Problems with reproduction of registration results FPFH+MAC from the paper
BorSch90 opened this issue · 2 comments
Dear Mr. Zhang,
Thank you for the excellent paper, the very interesting approach and the fact that you have open sourced your implementation!
I am struggling to reproduce the results on KITTI with FPFH features that you have reported in the paper and hope you can help me find the parameters you have used. In the paper, you mention that FPFH+MAC has a recall of 99.46%. You do not further discuss whether you have done finegrain matching, so I will presume that you did not. As of today, I only manage to obtain a recall rate of ~76% so I think I must be doing something wrong.
To begin with, I am running this on Linux and am certain that I have the correct versions of the dependencies (PCL = 1.10.1, igraph = 0.9.9).
As you have already discussed in the following issue , I have adapted the registration code in the following manner:
// in my own calling class
PointCloudPtr src_cloud(new pcl::PointCloud<pcl::PointXYZ>);
PointCloudPtr des_cloud(new pcl::PointCloud<pcl::PointXYZ>);
PointCloudPtr new_src_cloud(new pcl::PointCloud<pcl::PointXYZ>);
PointCloudPtr new_des_cloud(new pcl::PointCloud<pcl::PointXYZ>);
// populate pointcloud ...
float src_resolution = MeshResolution_mr_compute(src_cloud);
float des_resolution = MeshResolution_mr_compute(des_cloud);
float resolution = (src_resolution + des_resolution) / 2;
double downsample = 0.3;
Voxel_grid_downsample(src_cloud, new_src_cloud, downsample);
Voxel_grid_downsample(des_cloud, new_des_cloud, downsample);
std::vector<std::vector<float>> src_feature, des_feature;
FPFH_descriptor(new_src_cloud, downsample * 5, src_feature);
FPFH_descriptor(new_des_cloud, downsample * 5, des_feature);
std::vector<Corre_3DMatch> raw_correspondence, correspondence;
feature_matching(new_src_cloud, new_des_cloud, src_feature, des_feature, raw_correspondence);
// randomly downsample correspondences
vector<int>rand_idx;
boost_rand(5000, 0, (int)raw_correspondence.size() - 1, 5000, rand_idx);
for(int i = 0; i< 5000; i++){
correspondence.push_back(raw_correspondence[rand_idx[i]]);
}
registration(src_cloud, des_cloud, correspondence, ov_lable, folderPath, resolution, 0.95);
// adapt the code to return the transform and compare with ground truth
I have searched all mentions of KITTI
in the code and set the values in the registration() function used by the demo code similarly:
string descriptor = "fpfh";
string name = "KITTI";
igraph_maximal_cliques(&g, &cliques, 4, 0);
inlier_thresh = 0.6;
As a concrete example of log output on failure, I want to show the result of KITTI run 08, registration pair 168 - 177:
5000 correspondences, took 721 ms
graph construction: 2.26546
coefficient computation: 0.212927
0.912101->min(0.912101 1.43598 2.47595)
clique computation: 0.248005
clique selection: 0.0180683
hypothesis generation & evaluation: 0.111791
3890 : 130873
total time 4130.55 (ms)
TE: 10.8942, RE: 0.954748
Thanks a lot for your help, I look forward to hearing from you!
Robert
1、The last parameter in the registration function should be set larger (e.g., 0.999)

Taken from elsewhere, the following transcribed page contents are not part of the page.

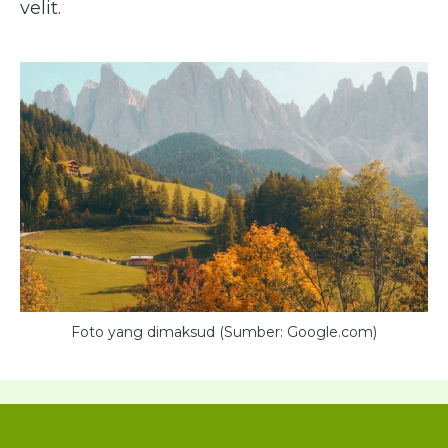
velit.
Foto yang dimaksud (Sumber: Google.com)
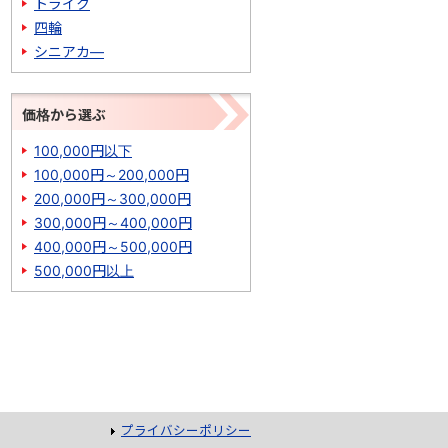
トライク
四輪
シニアカ―
価格から選ぶ
100,000円以下
100,000円～200,000円
200,000円～300,000円
300,000円～400,000円
400,000円～500,000円
500,000円以上
プライバシーポリシー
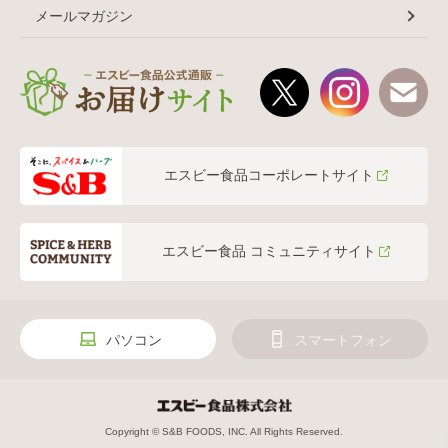
メールマガジン
エスビー食品コーポレートサイト
エスビー食品 コミュニティサイト
パソコン
スマートフォン
Copyright © S&B FOODS, INC. All Rights Reserved.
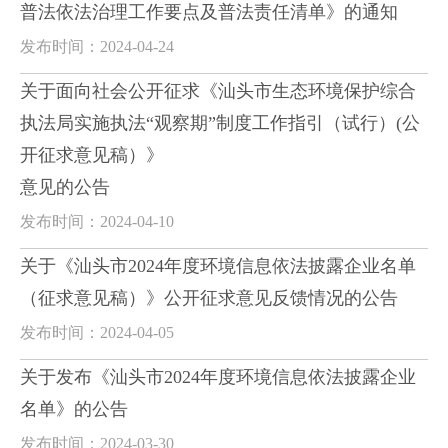
普法依法治理工作要点及普法责任清单》的通知
发布时间：2024-04-24
关于面向社会公开征求《汕头市生态环境保护综合
执法局实施执法“观察期”制度工作指引（试行）(公
开征求意见稿）》
意见的公告
发布时间：2024-04-10
关于《汕头市2024年度环境信息依法披露企业名单
（征求意见稿）》公开征求意见反馈情况的公告
发布时间：2024-04-05
关于发布《汕头市2024年度环境信息依法披露企业
名单》的公告
发布时间：2024-03-30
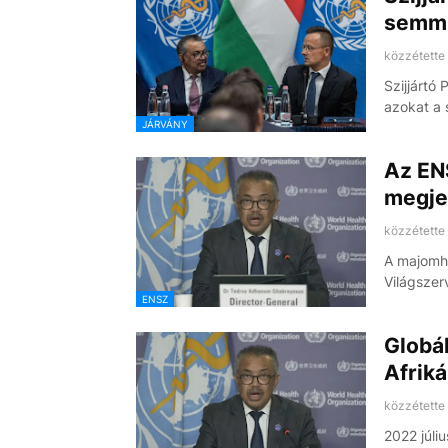
semmi
közzétette
Szijjártó
azokat a 
JÁRVÁNY
Az ENS
megje
közzétette
A majomhi
Világszer
ENSZ
Globál
Afrik
közzétette
2022 júli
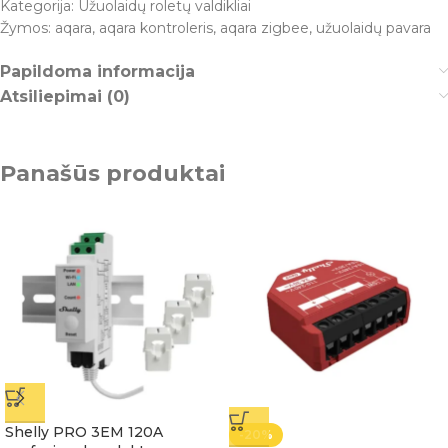
Kategorija:
Užuolaidų roletų valdikliai
Žymos:
aqara
,
aqara kontroleris
,
aqara zigbee
,
užuolaidų pavara
Papildoma informacija
Atsiliepimai (0)
Panašūs produktai
Shelly PRO 3EM 120A
-20%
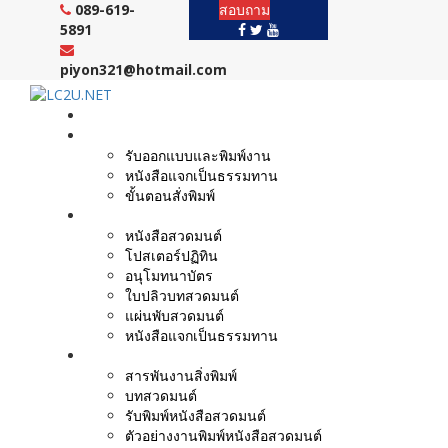
Skip
089-619-
สอบถาม
to
5891
content
piyon321@hotmail.com
หน้าแรก
งานบริการ
รับออกแบบและพิมพ์งาน
หนังสือแจกเป็นธรรมทาน
ขั้นตอนสั่งพิมพ์
ตัวอย่างผลงาน
หนังสือสวดมนต์
โปสเตอร์ปฏิทิน
อนุโมทนาบัตร
ใบปลิวบทสวดมนต์
แผ่นพับสวดมนต์
หนังสือแจกเป็นธรรมทาน
บทความ
สารพันงานสิ่งพิมพ์
บทสวดมนต์
รับพิมพ์หนังสือสวดมนต์
ตัวอย่างงานพิมพ์หนังสือสวดมนต์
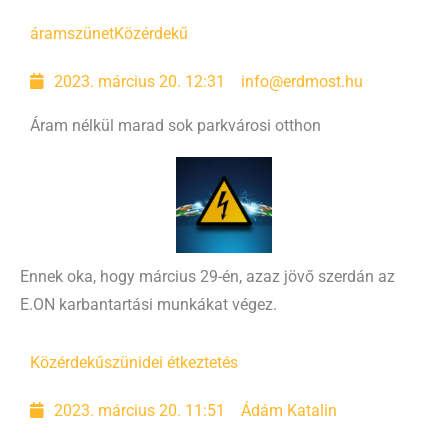
áramszünet
Közérdekű
2023. március 20. 12:31
info@erdmost.hu
Áram nélkül marad sok parkvárosi otthon
Ennek oka, hogy március 29-én, azaz jövő szerdán az
E.ON karbantartási munkákat végez.
Közérdekű
szünidei étkeztetés
2023. március 20. 11:51
Ádám Katalin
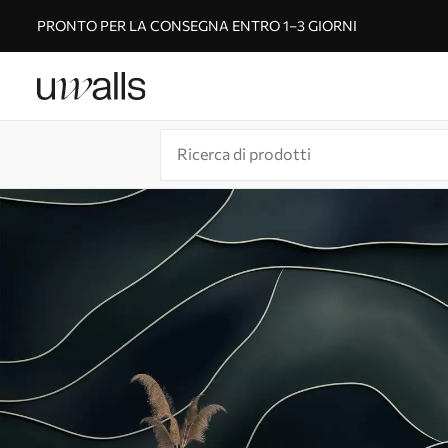
PRONTO PER LA CONSEGNA ENTRO 1–3 GIORNI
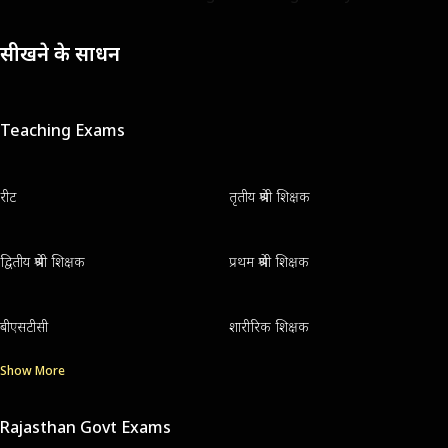
सीखने के साधन
Teaching Exams
रीट
तृतीय श्रेणी शिक्षक
द्वितीय श्रेणी शिक्षक
प्रथम श्रेणी शिक्षक
बीएसटीसी
शारीरिक शिक्षक
Show More
Rajasthan Govt Exams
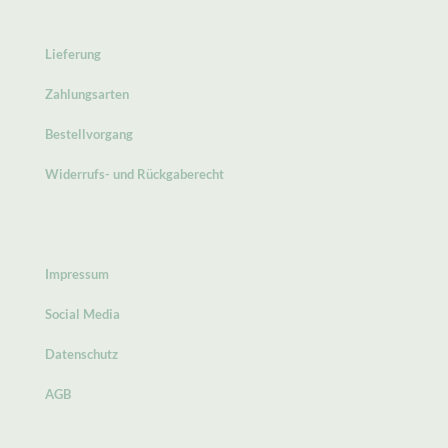
Lieferung
Zahlungsarten
Bestellvorgang
Widerrufs- und Rückgaberecht
Impressum
Social Media
Datenschutz
AGB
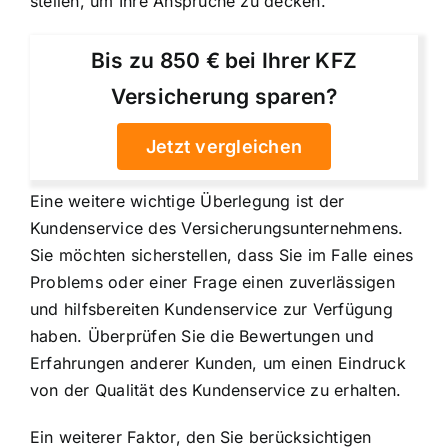
stellen, um Ihre Ansprüche zu decken.
Bis zu 850 € bei Ihrer KFZ
Versicherung sparen?
Jetzt vergleichen
Eine weitere wichtige Überlegung ist der
Kundenservice des Versicherungsunternehmens.
Sie möchten sicherstellen, dass Sie im Falle eines
Problems oder einer Frage einen zuverlässigen
und hilfsbereiten Kundenservice zur Verfügung
haben. Überprüfen Sie die Bewertungen und
Erfahrungen anderer Kunden, um einen Eindruck
von der Qualität des Kundenservice zu erhalten.
Ein weiterer Faktor, den Sie berücksichtigen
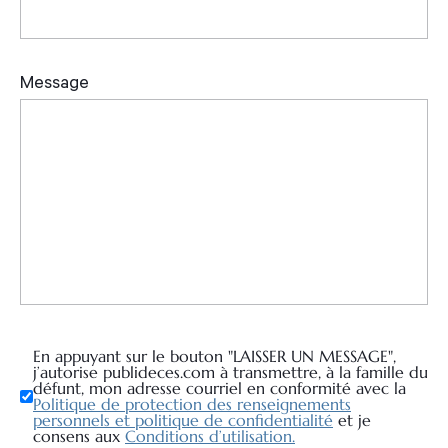
En appuyant sur le bouton "LAISSER UN MESSAGE",
j’autorise publideces.com à transmettre, à la famille du
défunt, mon adresse courriel en conformité avec la
Politique de protection des renseignements
personnels et politique de confidentialité
et je
consens aux
Conditions d’utilisation.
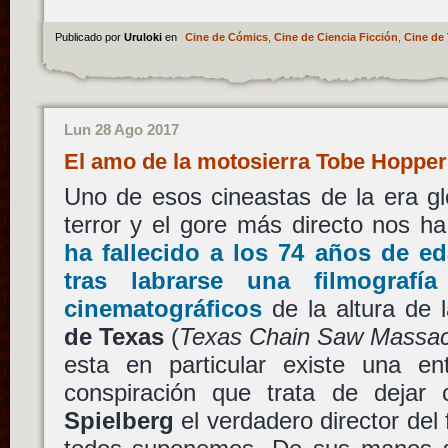
Publicado por
Uruloki
en
Cine de Cómics
,
Cine de Ciencia Ficción
,
Cine de 
Lun 28 Ago 2017
El amo de la motosierra Tobe Hopper
Uno de esos cineastas de la era glo
terror y el gore más directo nos h
ha fallecido a los 74 años de e
tras labrarse una filmografí
cinematográficos
de la altura de 
de Texas
(
Texas Chain Saw Massa
esta en particular existe una ent
conspiración que trata de dejar
Spielberg
el verdadero director del 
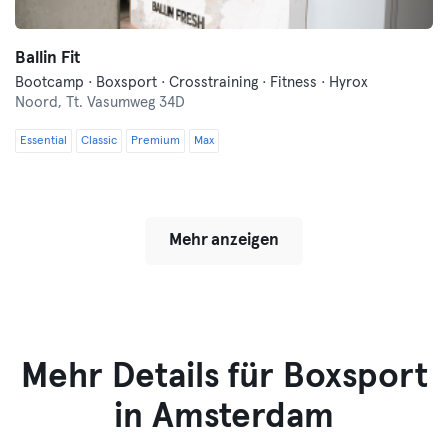
Ballin Fit
Bootcamp · Boxsport · Crosstraining · Fitness · Hyrox
Noord,
Tt. Vasumweg 34D
Essential
Classic
Premium
Max
Mehr anzeigen
Mehr Details für Boxsport
in Amsterdam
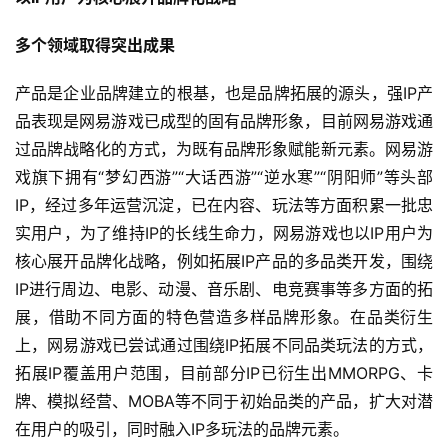
多个领域取得突出成果
产品是企业品牌建立的根基，也是品牌拓展的源头，强IP产
品表现是网易游戏已成型的固有品牌形象，目前网易游戏通
过品牌战略化的方式，为既有品牌形象赋能新元素。网易游
戏旗下拥有“梦幻西游”“大话西游”“逆水寒”“阴阳师”等头部
IP，经过多年运营沉淀，已在内容、玩法等方面积累一批忠
实用户，为了维持IP的长线生命力，网易游戏也以IP用户为
核心展开品牌化战略，例如拓展IP产品的多品类开发，围绕
IP进行周边、电影、动漫、音乐剧、电竞赛事等多方面的拓
展，借助不同方面的特色营造多样品牌形象。在品类衍生
上，网易游戏已尝试通过围绕IP拓展不同品类玩法的方式，
拓展IP覆盖用户范围，目前部分IP已衍生出MMORPG、卡
牌、模拟经营、MOBA等不同于初始品类的产品，扩大对潜
在用户的吸引，同时融入IP多玩法的品牌元素。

2、In experiments on dataset KITTI, we reference https://github.com/ZhiChen902/SC2-PCR to save the correspondence data generated by FPFH, which is then input to MAC for testing. I suggest you follow the same approach. Here is the code used for saving data.
get_correapondence_KITTI.zip
The main.cpp file provides testing code for the KITTI dataset.
Thank you for your swift answer! Sorry for missing that important information in the paper, I will check again :).